■ TASK STATEMENT:
Locate each line in the records containing "экрана". Copy it.

DATA below:

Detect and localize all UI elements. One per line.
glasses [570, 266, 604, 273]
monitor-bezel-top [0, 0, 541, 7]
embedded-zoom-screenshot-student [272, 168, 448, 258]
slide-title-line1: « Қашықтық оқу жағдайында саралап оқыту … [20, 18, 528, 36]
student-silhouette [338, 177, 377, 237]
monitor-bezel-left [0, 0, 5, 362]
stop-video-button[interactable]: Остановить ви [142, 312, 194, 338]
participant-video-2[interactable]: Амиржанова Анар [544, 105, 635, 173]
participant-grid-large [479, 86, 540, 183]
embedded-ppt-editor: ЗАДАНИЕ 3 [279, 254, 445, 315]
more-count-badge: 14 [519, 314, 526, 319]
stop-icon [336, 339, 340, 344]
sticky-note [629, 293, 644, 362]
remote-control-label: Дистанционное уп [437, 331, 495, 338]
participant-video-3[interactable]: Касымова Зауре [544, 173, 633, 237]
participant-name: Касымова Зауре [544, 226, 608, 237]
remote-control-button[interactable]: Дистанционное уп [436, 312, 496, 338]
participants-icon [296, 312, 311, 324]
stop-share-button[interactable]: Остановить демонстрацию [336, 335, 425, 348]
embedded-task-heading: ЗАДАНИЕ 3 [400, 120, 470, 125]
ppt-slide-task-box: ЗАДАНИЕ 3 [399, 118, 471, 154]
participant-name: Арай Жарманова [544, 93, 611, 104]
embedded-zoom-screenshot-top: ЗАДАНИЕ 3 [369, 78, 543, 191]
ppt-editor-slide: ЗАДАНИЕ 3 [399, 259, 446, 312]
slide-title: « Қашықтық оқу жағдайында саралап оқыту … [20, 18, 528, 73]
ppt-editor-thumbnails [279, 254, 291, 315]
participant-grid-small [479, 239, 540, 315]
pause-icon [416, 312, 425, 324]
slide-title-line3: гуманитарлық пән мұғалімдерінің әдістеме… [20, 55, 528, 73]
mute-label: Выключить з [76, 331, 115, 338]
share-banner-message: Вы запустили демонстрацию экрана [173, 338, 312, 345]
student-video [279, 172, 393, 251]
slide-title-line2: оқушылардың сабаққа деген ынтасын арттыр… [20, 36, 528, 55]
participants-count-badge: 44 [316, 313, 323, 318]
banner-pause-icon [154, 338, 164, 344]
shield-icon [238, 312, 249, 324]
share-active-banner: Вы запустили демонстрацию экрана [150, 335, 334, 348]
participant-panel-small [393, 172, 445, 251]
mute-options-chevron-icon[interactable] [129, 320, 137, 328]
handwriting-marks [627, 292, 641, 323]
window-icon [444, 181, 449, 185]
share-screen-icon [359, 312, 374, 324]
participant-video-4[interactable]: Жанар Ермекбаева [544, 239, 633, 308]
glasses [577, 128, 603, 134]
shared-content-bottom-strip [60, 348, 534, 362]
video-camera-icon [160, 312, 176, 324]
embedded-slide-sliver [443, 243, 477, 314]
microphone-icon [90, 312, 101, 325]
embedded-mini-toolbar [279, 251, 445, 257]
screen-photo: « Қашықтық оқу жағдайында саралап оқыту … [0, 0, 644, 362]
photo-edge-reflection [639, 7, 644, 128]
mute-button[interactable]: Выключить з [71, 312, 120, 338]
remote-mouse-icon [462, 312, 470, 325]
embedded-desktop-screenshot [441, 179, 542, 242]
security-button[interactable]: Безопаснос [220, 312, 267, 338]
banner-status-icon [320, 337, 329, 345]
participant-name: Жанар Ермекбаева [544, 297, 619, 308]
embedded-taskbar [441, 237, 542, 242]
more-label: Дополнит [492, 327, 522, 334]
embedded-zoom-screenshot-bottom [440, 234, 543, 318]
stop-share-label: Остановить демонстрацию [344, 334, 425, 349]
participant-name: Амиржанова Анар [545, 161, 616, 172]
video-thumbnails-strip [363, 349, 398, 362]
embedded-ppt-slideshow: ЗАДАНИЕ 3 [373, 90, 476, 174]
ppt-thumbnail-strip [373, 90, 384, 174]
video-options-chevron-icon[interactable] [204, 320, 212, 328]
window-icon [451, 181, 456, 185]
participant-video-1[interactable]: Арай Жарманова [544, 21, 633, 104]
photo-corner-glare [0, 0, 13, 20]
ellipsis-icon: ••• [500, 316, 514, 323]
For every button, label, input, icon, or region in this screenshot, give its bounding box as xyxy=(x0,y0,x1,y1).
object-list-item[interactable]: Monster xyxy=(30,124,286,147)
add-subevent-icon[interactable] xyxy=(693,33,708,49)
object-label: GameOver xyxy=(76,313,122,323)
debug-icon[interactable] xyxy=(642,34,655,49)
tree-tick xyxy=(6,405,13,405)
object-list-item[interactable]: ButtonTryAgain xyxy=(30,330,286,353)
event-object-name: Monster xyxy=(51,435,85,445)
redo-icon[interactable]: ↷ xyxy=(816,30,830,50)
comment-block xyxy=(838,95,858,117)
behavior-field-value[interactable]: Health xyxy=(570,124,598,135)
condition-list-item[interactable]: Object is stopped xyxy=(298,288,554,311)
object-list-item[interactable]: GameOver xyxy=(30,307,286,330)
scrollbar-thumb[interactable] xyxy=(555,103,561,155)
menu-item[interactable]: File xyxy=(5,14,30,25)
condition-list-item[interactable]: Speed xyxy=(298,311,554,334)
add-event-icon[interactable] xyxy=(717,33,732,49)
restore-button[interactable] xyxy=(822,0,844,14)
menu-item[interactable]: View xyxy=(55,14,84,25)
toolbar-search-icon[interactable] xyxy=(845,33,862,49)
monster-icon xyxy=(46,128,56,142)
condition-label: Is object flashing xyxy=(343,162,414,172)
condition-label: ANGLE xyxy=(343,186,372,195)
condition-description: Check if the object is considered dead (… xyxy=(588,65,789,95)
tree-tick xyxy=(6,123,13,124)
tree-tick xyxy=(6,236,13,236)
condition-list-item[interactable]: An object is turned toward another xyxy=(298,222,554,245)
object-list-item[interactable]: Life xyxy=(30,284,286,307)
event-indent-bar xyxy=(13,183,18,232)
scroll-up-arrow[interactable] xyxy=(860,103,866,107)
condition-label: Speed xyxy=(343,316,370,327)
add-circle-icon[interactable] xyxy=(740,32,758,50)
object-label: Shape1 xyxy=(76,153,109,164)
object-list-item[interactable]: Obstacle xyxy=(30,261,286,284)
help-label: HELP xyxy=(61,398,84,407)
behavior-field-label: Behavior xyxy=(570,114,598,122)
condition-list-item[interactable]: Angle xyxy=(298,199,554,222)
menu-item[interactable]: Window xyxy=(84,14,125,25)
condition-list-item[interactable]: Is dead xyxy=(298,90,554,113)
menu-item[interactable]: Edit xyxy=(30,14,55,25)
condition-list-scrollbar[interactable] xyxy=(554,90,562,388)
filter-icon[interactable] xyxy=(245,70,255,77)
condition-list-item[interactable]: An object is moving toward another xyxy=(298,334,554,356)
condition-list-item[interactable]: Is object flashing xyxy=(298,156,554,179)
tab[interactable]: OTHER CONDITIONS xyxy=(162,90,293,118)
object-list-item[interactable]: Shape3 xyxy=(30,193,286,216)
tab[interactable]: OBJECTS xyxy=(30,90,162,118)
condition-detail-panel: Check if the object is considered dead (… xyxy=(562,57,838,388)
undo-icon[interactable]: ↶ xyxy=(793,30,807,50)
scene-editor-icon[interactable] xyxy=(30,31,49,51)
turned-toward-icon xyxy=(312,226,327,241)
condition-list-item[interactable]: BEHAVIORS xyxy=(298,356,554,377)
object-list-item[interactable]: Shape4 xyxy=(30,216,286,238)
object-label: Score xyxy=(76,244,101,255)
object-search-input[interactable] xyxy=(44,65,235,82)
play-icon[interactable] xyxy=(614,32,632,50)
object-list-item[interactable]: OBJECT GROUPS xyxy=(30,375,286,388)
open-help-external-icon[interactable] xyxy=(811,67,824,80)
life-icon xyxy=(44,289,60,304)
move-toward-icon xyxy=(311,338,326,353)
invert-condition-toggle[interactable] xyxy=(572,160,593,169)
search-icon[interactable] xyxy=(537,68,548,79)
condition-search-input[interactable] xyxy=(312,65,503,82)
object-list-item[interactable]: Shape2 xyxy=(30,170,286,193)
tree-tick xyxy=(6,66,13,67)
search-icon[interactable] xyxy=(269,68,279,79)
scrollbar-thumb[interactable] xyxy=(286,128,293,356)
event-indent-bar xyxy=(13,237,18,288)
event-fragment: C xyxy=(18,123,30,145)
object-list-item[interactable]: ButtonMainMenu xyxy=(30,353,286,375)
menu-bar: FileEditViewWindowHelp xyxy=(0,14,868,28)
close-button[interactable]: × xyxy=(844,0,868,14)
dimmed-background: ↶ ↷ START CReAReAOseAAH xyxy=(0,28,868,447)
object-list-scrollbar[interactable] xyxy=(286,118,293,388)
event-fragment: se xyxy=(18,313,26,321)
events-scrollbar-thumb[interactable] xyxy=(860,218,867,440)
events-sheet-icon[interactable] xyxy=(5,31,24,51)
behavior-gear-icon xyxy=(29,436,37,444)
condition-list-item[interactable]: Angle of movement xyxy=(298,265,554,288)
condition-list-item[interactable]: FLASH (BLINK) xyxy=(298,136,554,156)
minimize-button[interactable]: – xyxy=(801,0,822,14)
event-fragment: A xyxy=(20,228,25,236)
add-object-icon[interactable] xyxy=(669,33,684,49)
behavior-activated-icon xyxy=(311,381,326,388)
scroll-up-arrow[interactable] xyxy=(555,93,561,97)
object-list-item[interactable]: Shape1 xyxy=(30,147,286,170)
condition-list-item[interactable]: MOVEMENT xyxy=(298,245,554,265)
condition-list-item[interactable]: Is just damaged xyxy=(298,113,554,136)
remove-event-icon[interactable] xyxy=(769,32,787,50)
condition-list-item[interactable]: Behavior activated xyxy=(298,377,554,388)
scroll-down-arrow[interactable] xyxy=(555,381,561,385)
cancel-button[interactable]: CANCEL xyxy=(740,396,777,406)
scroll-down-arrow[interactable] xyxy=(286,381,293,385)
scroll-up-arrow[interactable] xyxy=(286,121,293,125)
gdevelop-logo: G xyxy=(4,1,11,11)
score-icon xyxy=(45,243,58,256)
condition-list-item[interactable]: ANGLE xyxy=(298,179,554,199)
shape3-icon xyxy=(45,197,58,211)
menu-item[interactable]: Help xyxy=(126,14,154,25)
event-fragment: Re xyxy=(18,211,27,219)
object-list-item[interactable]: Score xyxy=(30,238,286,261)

End of DATA.

■ EXPECTED ANSWER:
share-banner-message: Вы запустили демонстрацию экрана [173, 338, 312, 345]
share-active-banner: Вы запустили демонстрацию экрана [150, 335, 334, 348]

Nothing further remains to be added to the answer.